TRY IT —
Scan the records for the string "груди" and copy every line that holds it.

AVAILABLE RECORDS —
+++

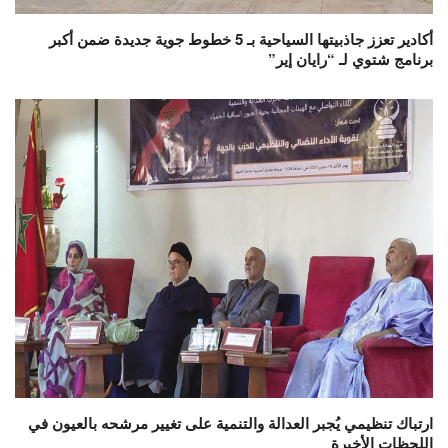
أكادير تعزز جاذبيتها السياحية بـ 5 خطوط جوية جديدة ضمن أكبر
برنامج شتوي لـ “رايان إير”
ارتباك تنظيمي يُجبر العدالة والتنمية على تغيير مرشحه بالعيون في
اللحظات الأخيرة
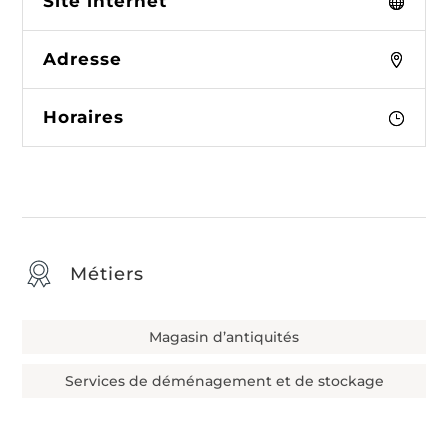
Site internet
Adresse
Horaires
Métiers
Magasin d’antiquités
Services de déménagement et de stockage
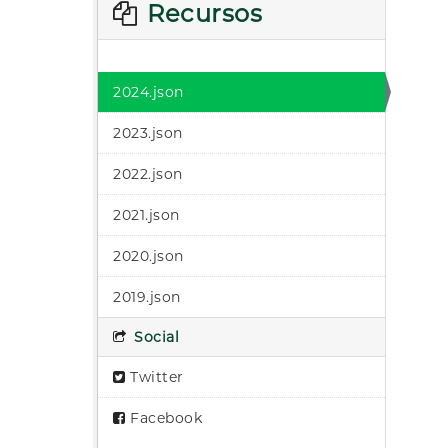
Recursos
2024.json
2023.json
2022.json
2021.json
2020.json
2019.json
Social
Twitter
Facebook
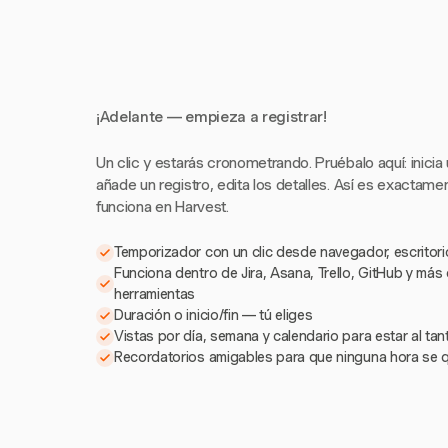
¡Adelante — empieza a registrar!
Un clic y estarás cronometrando. Pruébalo aquí: inicia
añade un registro, edita los detalles. Así es exactam
funciona en Harvest.
Temporizador con un clic desde navegador, escritorio
Funciona dentro de Jira, Asana, Trello, GitHub y más
herramientas
Duración o inicio/fin — tú eliges
Vistas por día, semana y calendario para estar al ta
Recordatorios amigables para que ninguna hora se 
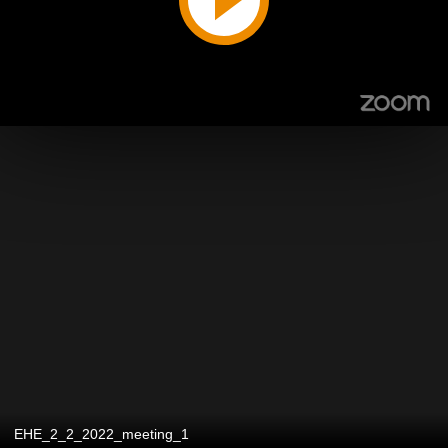
EHE_2_2_2022_meeting_1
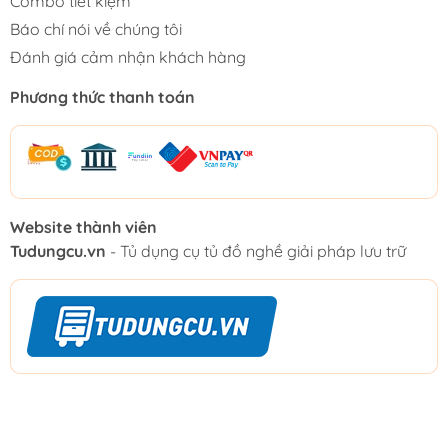
Combo tiết kiệm
Báo chí nói về chúng tôi
Đánh giá cảm nhận khách hàng
Phương thức thanh toán
Website thành viên
Tudungcu.vn
- Tủ dụng cụ tủ đồ nghề giải pháp lưu trữ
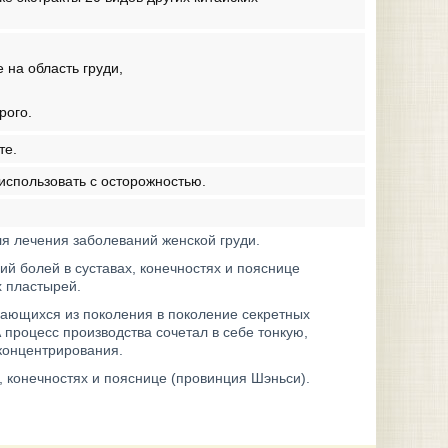
 на область груди,
рого.
те.
спользовать с осторожностью.
я лечения заболеваний женской груди.
й болей в суставах, конечностях и пояснице
х пластырей.
едающихся из поколения в поколение секретных
процесс производства сочетал в себе тонкую,
 концентрирования.
, конечностях и пояснице (провинция Шэньси).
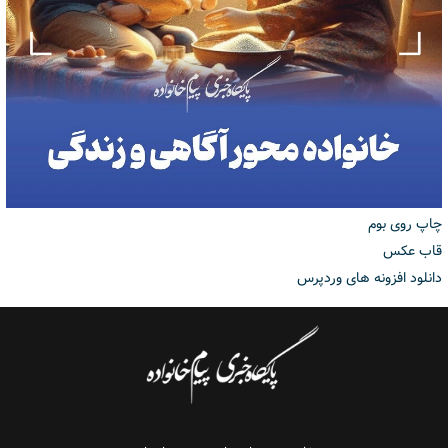
چاپ روی بوم
قاب عکس
دانلود افزونه های وردپرس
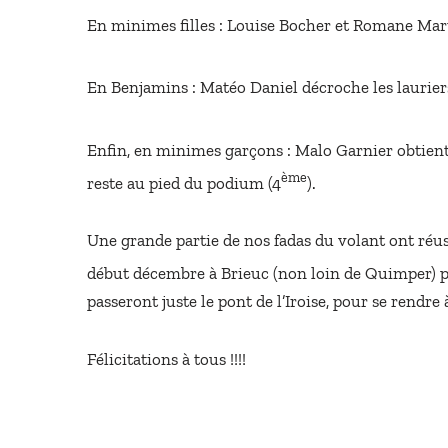
En minimes filles : Louise Bocher et Romane Ma
En Benjamins : Matéo Daniel décroche les lauriers
Enfin, en minimes garçons : Malo Garnier obtient
ème
reste au pied du podium (4
).
Une grande partie de nos fadas du volant ont réus
début décembre à Brieuc (non loin de Quimper) p
passeront juste le pont de l’Iroise, pour se rendre 
Félicitations à tous !!!!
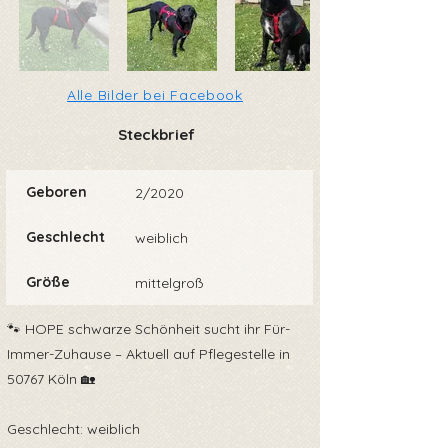
Alle Bilder bei Facebook
Steckbrief
Geboren
2/2020
Geschlecht
weiblich
Größe
mittelgroß
🐾 HOPE schwarze Schönheit sucht ihr Für-
Immer-Zuhause – Aktuell auf Pflegestelle in
50767 Köln 🏡
Geschlecht: weiblich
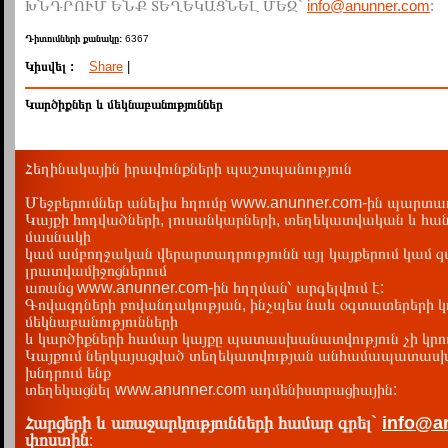
ԽՆԴՐՈՒՄ ԵՆՔ ՏԵՂԵԿԱՑՆԵԼ ՄԵԶ`
info@anunner.com
:
Դիտումների քանակը:
6367
Կիսվել :
Share
|
Կարծիքներ և մեկնաբանություններ
Հեղինակային իրավունքների պաշտպանություն
Մեջբերումներ անելիս հղումը www.anunner.com-ին պարտադ
Կայքի հոդվածների, լուսանկարների, տեղեկատվական և հան
մասնակի
կամ ամբողջական վերարտադրությունն այլ կայքերում կամ 
լրատվամիջոցներում
առանց www.anunner.com-ին հղղման՝ արգելվում է:
Գովազդների բովանդակության, ինչպես նաև օգտատերերի կ
մեկնաբանությունների
և կարծիքների համար կայքը պատասխանատվություն չի կրու
Կայքում ներկայացված տեղեկատվության անհամապատասխա
խնդրում ենք
տեղեկացնել www.anunner.com ադմենիստրացիային:
Հարցերի և առաջարկությունների համար գրել`
info@a
փոստին
:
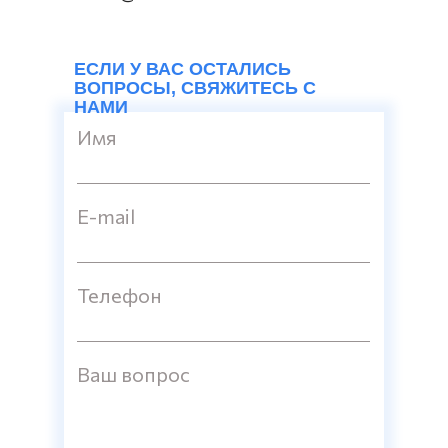
ЕСЛИ У ВАС ОСТАЛИСЬ
ВОПРОСЫ, СВЯЖИТЕСЬ С
НАМИ
Имя
E-mail
Телефон
Ваш вопрос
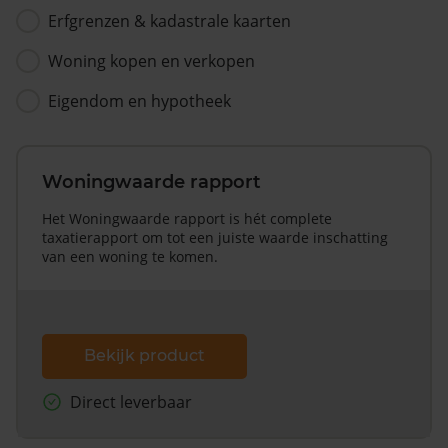
Erfgrenzen & kadastrale kaarten
Woning kopen en verkopen
Eigendom en hypotheek
Woningwaarde rapport
Het Woningwaarde rapport is hét complete
taxatierapport om tot een juiste waarde inschatting
van een woning te komen.
Bekijk product
Direct leverbaar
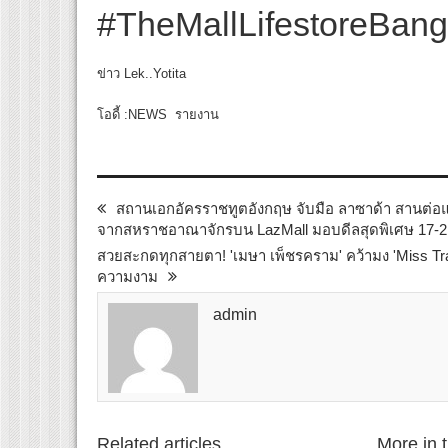
#TheMallLifestoreBan
ข่าว Lek..Yotita
โอดี้ :NEWS รายงาน
สถานเอกอัครราชทูตอังกฤษ จับมือ ลาซาด้า สานต่อ
จากสหราชอาณาจักรบน LazMall มอบดีลสุดพิเศษ 17-21 
สวยสะกดทุกสายตา! 'เมษา เพ็ชรคราม' คว้ามง 'Miss Tr
ความงาม
admin
Related articles
More in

+++

ANSWER TO THIS PROBLEM —
 на область груди,
я лечения заболеваний женской груди.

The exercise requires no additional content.